> [Your instructions]: A faithful copy of each record is required, minus the images.

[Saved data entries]
#####

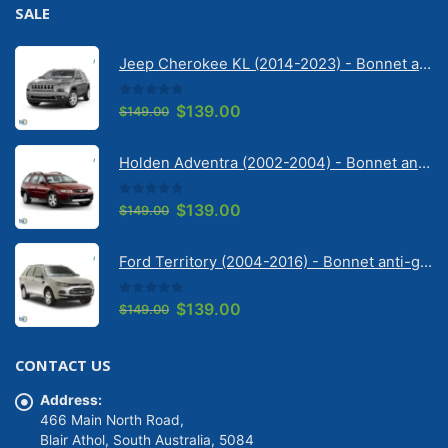
SALE
Jeep Cherokee KL (2014-2023) - Bonnet anti-glare strip | Solarscreen Dash Shade
0
out of 5
Original
Current
$
139.00
$
149.00
price
price
was:
is:
Holden Adventra (2002-2004) - Bonnet anti-glare strip | Solarscreen Dash Shade
$149.00.
$139.00.
0
out of 5
Original
Current
$
139.00
$
149.00
price
price
was:
is:
Ford Territory (2004-2016) - Bonnet anti-glare strip | Solarscreen Dash Shade
$149.00.
$139.00.
0
out of 5
Original
Current
$
139.00
$
149.00
price
price
was:
is:
CONTACT US
$149.00.
$139.00.
Address:
466 Main North Road,
Blair Athol, South Australia, 5084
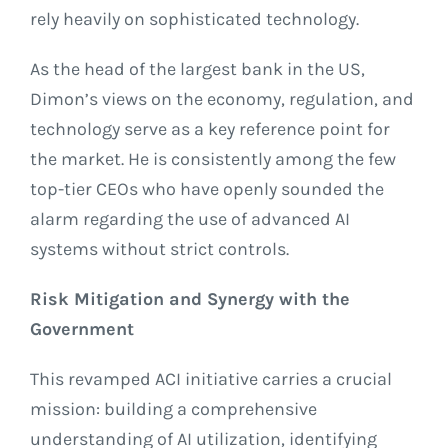
rely heavily on sophisticated technology.
As the head of the largest bank in the US,
Dimon’s views on the economy, regulation, and
technology serve as a key reference point for
the market. He is consistently among the few
top-tier CEOs who have openly sounded the
alarm regarding the use of advanced AI
systems without strict controls.
Risk Mitigation and Synergy with the
Government
This revamped ACI initiative carries a crucial
mission: building a comprehensive
understanding of AI utilization, identifying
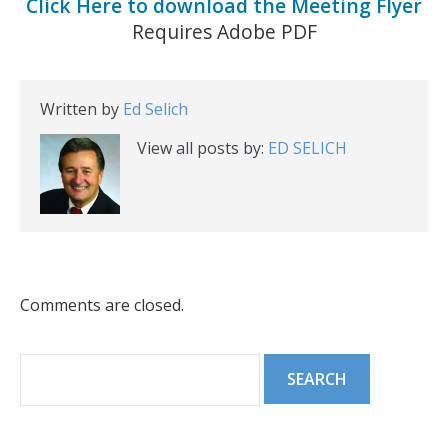
Click Here to download the Meeting Flyer
Requires Adobe PDF
Written by
Ed Selich
View all posts by:
ED SELICH
Comments are closed.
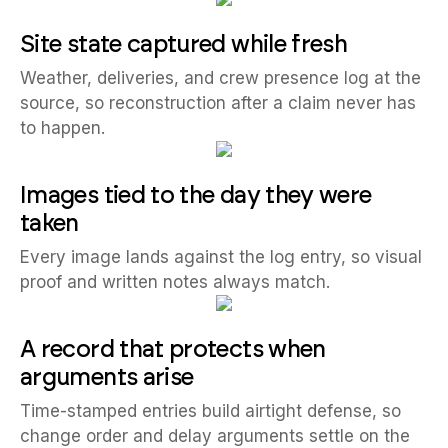
Site state captured while fresh
Weather, deliveries, and crew presence log at the
source, so reconstruction after a claim never has
to happen.
Images tied to the day they were
taken
Every image lands against the log entry, so visual
proof and written notes always match.
A record that protects when
arguments arise
Time-stamped entries build airtight defense, so
change order and delay arguments settle on the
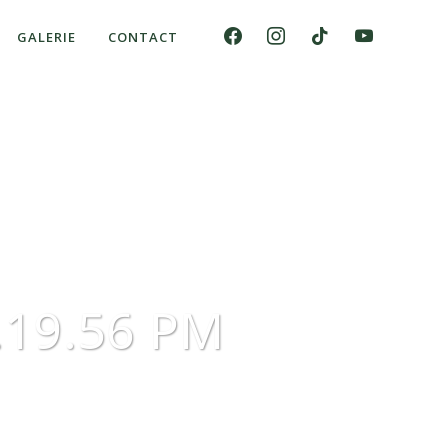
GALERIE
CONTACT
7.19.56 PM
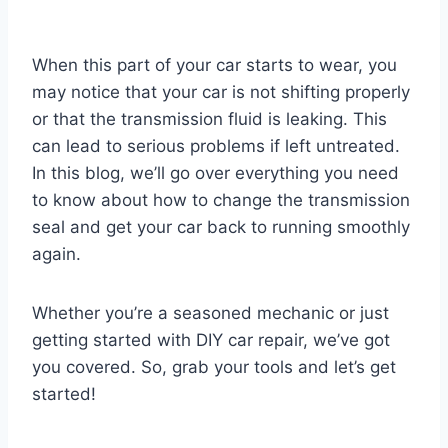
When this part of your car starts to wear, you
may notice that your car is not shifting properly
or that the transmission fluid is leaking. This
can lead to serious problems if left untreated.
In this blog, we’ll go over everything you need
to know about how to change the transmission
seal and get your car back to running smoothly
again.
Whether you’re a seasoned mechanic or just
getting started with DIY car repair, we’ve got
you covered. So, grab your tools and let’s get
started!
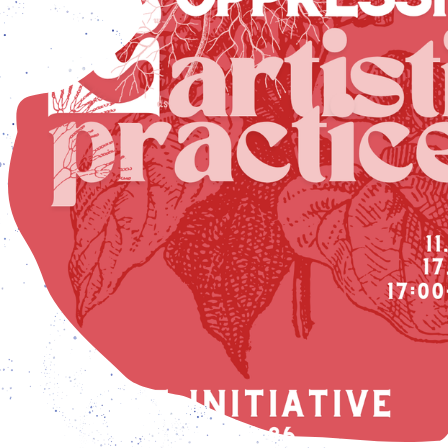
pen from Tuesday - Friday: 3 pm – 7 pm, and Saturday – 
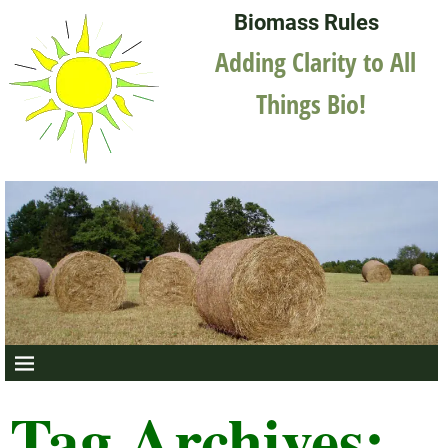
Biomass Rules
Adding Clarity to All
Things Bio!
Tag Archives:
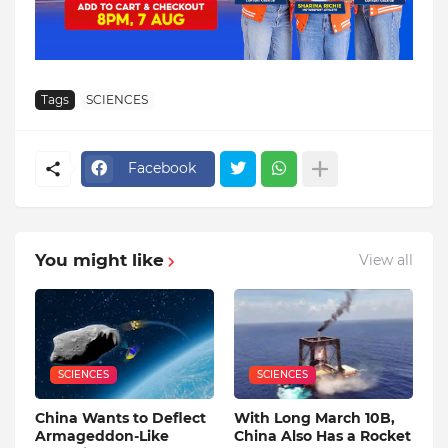
Tags
SCIENCES
Facebook
You might like
View all
SCIENCES
SCIENCES
China Wants to Deflect
With Long March 10B,
Armageddon-Like
China Also Has a Rocket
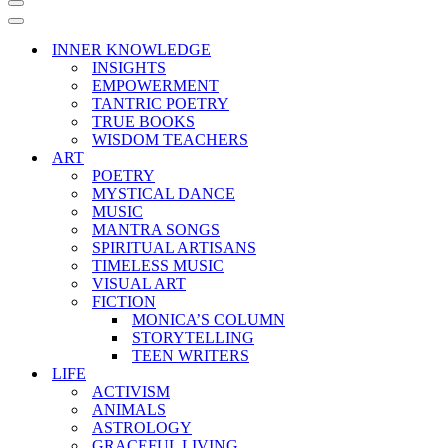
Navigation
Menu
Navigation
Menu
INNER KNOWLEDGE
INSIGHTS
EMPOWERMENT
TANTRIC POETRY
TRUE BOOKS
WISDOM TEACHERS
ART
POETRY
MYSTICAL DANCE
MUSIC
MANTRA SONGS
SPIRITUAL ARTISANS
TIMELESS MUSIC
VISUAL ART
FICTION
MONICA’S COLUMN
STORYTELLING
TEEN WRITERS
LIFE
ACTIVISM
ANIMALS
ASTROLOGY
GRACEFUL LIVING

#####

> [Finished exercise]:
SALE
Jeep Cherokee KL (2014-2023) - Bonnet anti-glare strip | Solarscreen Dash Shade
0
out of 5
Original
Current
$
139.00
$
149.00
price
price
was:
is:
Holden Adventra (2002-2004) - Bonnet anti-glare strip | Solarscreen Dash Shade
$149.00.
$139.00.
0
out of 5
Original
Current
$
139.00
$
149.00
price
price
was:
is:
Ford Territory (2004-2016) - Bonnet anti-glare strip | Solarscreen Dash Shade
$149.00.
$139.00.
0
out of 5
Original
Current
$
139.00
$
149.00
price
price
was:
is:
CONTACT US
$149.00.
$139.00.
Address:
466 Main North Road,
Blair Athol, South Australia, 5084
rely heavily on sophisticated technology.
As the head of the largest bank in the US,
Dimon’s views on the economy, regulation, and
technology serve as a key reference point for
the market. He is consistently among the few
top-tier CEOs who have openly sounded the
alarm regarding the use of advanced AI
systems without strict controls.
Risk Mitigation and Synergy with the
Government
This revamped ACI initiative carries a crucial
mission: building a comprehensive
understanding of AI utilization, identifying
Click Here to download the Meeting Flyer
Requires Adobe PDF
Written by
Ed Selich
View all posts by:
ED SELICH
Comments are closed.
Site state captured while fresh
Weather, deliveries, and crew presence log at the
source, so reconstruction after a claim never has
to happen.
Images tied to the day they were
taken
Every image lands against the log entry, so visual
proof and written notes always match.
A record that protects when
arguments arise
Time-stamped entries build airtight defense, so
change order and delay arguments settle on the
GALERIE
CONTACT
7.19.56 PM
When this part of your car starts to wear, you
may notice that your car is not shifting properly
or that the transmission fluid is leaking. This
can lead to serious problems if left untreated.
In this blog, we’ll go over everything you need
to know about how to change the transmission
seal and get your car back to running smoothly
again.
Whether you’re a seasoned mechanic or just
getting started with DIY car repair, we’ve got
you covered. So, grab your tools and let’s get
started!
pen from Tuesday - Friday: 3 pm – 7 pm, and Saturday – 
Biomass Rules
Adding Clarity to All
Things Bio!
Tag Archives:
Tags
SCIENCES
Facebook
You might like
View all
SCIENCES
SCIENCES
China Wants to Deflect
With Long March 10B,
Armageddon-Like
China Also Has a Rocket
Navigation
Menu
Navigation
Menu
INNER KNOWLEDGE
INSIGHTS
EMPOWERMENT
TANTRIC POETRY
TRUE BOOKS
WISDOM TEACHERS
ART
POETRY
MYSTICAL DANCE
MUSIC
MANTRA SONGS
SPIRITUAL ARTISANS
TIMELESS MUSIC
VISUAL ART
FICTION
MONICA’S COLUMN
STORYTELLING
TEEN WRITERS
LIFE
ACTIVISM
ANIMALS
ASTROLOGY
GRACEFUL LIVING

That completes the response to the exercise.